In Wyoming, Hollyfrontier Corp bypassed local labor in favor of subcontractors to decommission a Cheyenne petroleum refinery that will become a renewable diesel facility, said two sources familiar with the matter.
Labor leaders say thousands of jobs for boilermakers, pipefitters, carpenters and others are threatened by the shift. Unionized building trade workers across the Midwest make around $40 an hour, plus pension and benefits, about $15 an hour more than non-union contractors.
Enright said BP decided to break precedent and bring in mainly Gulf Coast contractors for half of the 2022 maintenance at its 160,000 barrel-per-day Toledo refinery.
"BP-Husky has a long history of providing thousands of good-paying jobs to union and non-union workers, and can only continue to do this if we maintain a competitive business, which has been particularly challenging during the pandemic," a BP spokesperson said in a statement.
DOWNSIZING
In some places, the coronavirus accelerated a trend of reducing unionized workers, such as in St. Paul Park, Minnesota, where Marathon Petroleum began phasing out trades workers in autumn of 2019, according to union workers.
In January, Marathon locked out nearly 200 Teamsters employees from the 104,000-bpd refinery. Kevin Pranis, marketing manager at Laborers' International Union of North America in Minnesota, said no members of his union work at the refinery now, from about 60 in 2019
Marathon said in a statement that it has presented comprehensive offers to the Teamsters union in March that do not include layoffs and only seeks to subcontract one "non-safety sensitive job". A Marathon spokesman told Reuters the company does not make decisions on service providers based on their union status or non-union status.
The union contends they want to add duties to safety sensitive positions and contract out 42 maintenance positions.
RALLYING POLITICAL SUPPORT
In Ohio and Minnesota, labor leaders have been picketing outside of plants and holding press conferences to rally support, and statehouses are responding.
Ohio's bill requires operators of facilities such as refineries to employ at least 80% of their the contractors high-hazard contractors.
That bill, along with Minnesota's bill, is similar to legislation passed in California in 2013 after a task force investigating a fire at a Chevron refinery near San Francisco found that refiners' use of unskilled construction workers increased the risk of deadly incidents.

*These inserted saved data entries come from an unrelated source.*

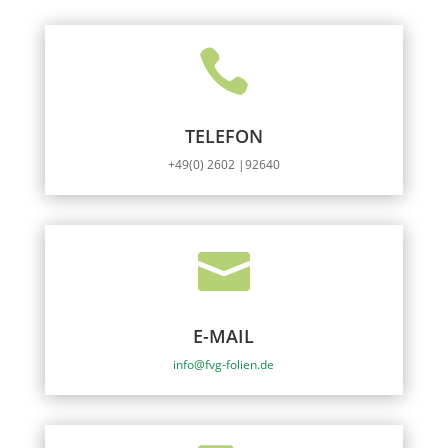

TELEFON
+49(0) 2602 |92640

E-MAIL
info@fvg-folien.de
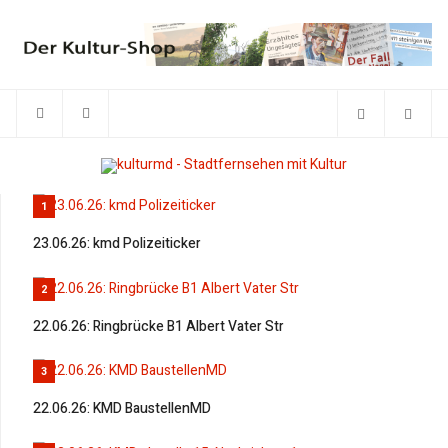
1
23.06.26: kmd Polizeiticker
2
22.06.26: Ringbrücke B1 Albert Vater Str
3
22.06.26: KMD BaustellenMD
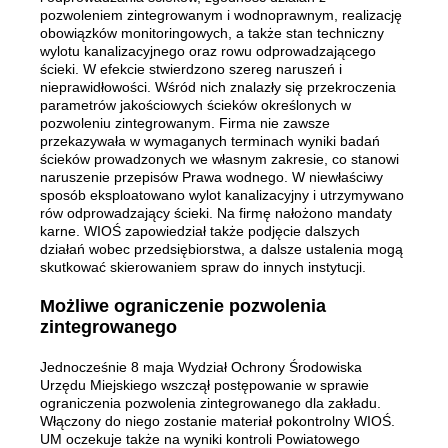
pozwoleniem zintegrowanym i wodnoprawnym, realizację
obowiązków monitoringowych, a także stan techniczny
wylotu kanalizacyjnego oraz rowu odprowadzającego
ścieki. W efekcie stwierdzono szereg naruszeń i
nieprawidłowości. Wśród nich znalazły się przekroczenia
parametrów jakościowych ścieków określonych w
pozwoleniu zintegrowanym. Firma nie zawsze
przekazywała w wymaganych terminach wyniki badań
ścieków prowadzonych we własnym zakresie, co stanowi
naruszenie przepisów Prawa wodnego. W niewłaściwy
sposób eksploatowano wylot kanalizacyjny i utrzymywano
rów odprowadzający ścieki. Na firmę nałożono mandaty
karne. WIOŚ zapowiedział także podjęcie dalszych
działań wobec przedsiębiorstwa, a dalsze ustalenia mogą
skutkować skierowaniem spraw do innych instytucji.
Możliwe ograniczenie pozwolenia
zintegrowanego
Jednocześnie 8 maja Wydział Ochrony Środowiska
Urzędu Miejskiego wszczął postępowanie w sprawie
ograniczenia pozwolenia zintegrowanego dla zakładu.
Włączony do niego zostanie materiał pokontrolny WIOŚ.
UM oczekuje także na wyniki kontroli Powiatowego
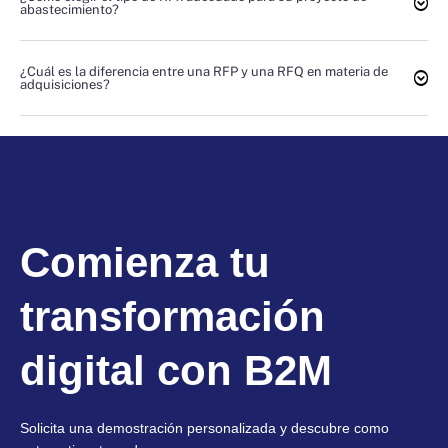
abastecimiento?
¿Cuál es la diferencia entre una RFP y una RFQ en materia de
adquisiciones?
Comienza tu
transformación
digital con B2M
Solicita una demostración personalizada y descubre como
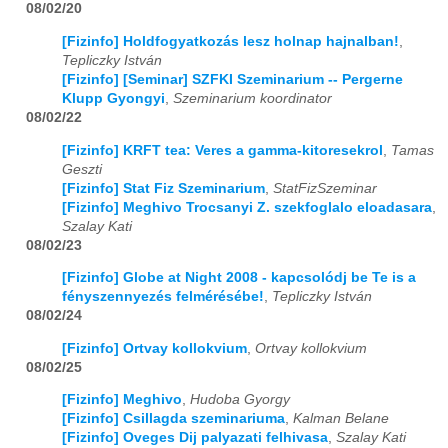
08/02/20
[Fizinfo] Holdfogyatkozás lesz holnap hajnalban!
,
Tepliczky István
[Fizinfo] [Seminar] SZFKI Szeminarium -- Pergerne
Klupp Gyongyi
,
Szeminarium koordinator
08/02/22
[Fizinfo] KRFT tea: Veres a gamma-kitoresekrol
,
Tamas
Geszti
[Fizinfo] Stat Fiz Szeminarium
,
StatFizSzeminar
[Fizinfo] Meghivo Trocsanyi Z. szekfoglalo eloadasara
,
Szalay Kati
08/02/23
[Fizinfo] Globe at Night 2008 - kapcsolódj be Te is a
fényszennyezés felmérésébe!
,
Tepliczky István
08/02/24
[Fizinfo] Ortvay kollokvium
,
Ortvay kollokvium
08/02/25
[Fizinfo] Meghivo
,
Hudoba Gyorgy
[Fizinfo] Csillagda szeminariuma
,
Kalman Belane
[Fizinfo] Oveges Dij palyazati felhivasa
,
Szalay Kati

"If you don't leave a good quality product behind, what you leave behind could kill people," said Ed Lee, an independent refinery safety consultant who now works as a private contractor, who said union workers tend to be more specialized than subcontractors.
He said over the years refiners have gone from using union tradespeople for 80% to 90% of turnarounds to now using non-union contractors for the majority of the work.
In late 2020, building and construction trades in Lima, Ohio were told that they would not be used for the refinery's autumn 2021 turnaround after Canada's Cenovus took ownership of the plant in January from Husky Energy.
"There’s no excuse for Cenovus-Husky to look for employees elsewhere," said Ohio Senator Sherrod Brown, in a statement to Reuters.
A Cenovus spokesperson said contractors were picked based on several criteria, including safety, technical expertise and experience.
"We hired the contractors who best met our criteria," the spokesperson said, adding that the company is working with local unions to identify ways "to be more competitive on all criteria for future work."
Mike Knisely, secretary and treasurer of the Ohio State Building and Construction Trades Council, said his union estimates union trades will lose out on 2,000 to 3,000 jobs and $5 to $6 million in wages for that two-month period.
“If we are the ones that have been breathing in the pollution for years, and given the volatility of these time bombs, our community should be the ones that get to have the opportunity for jobs," he said.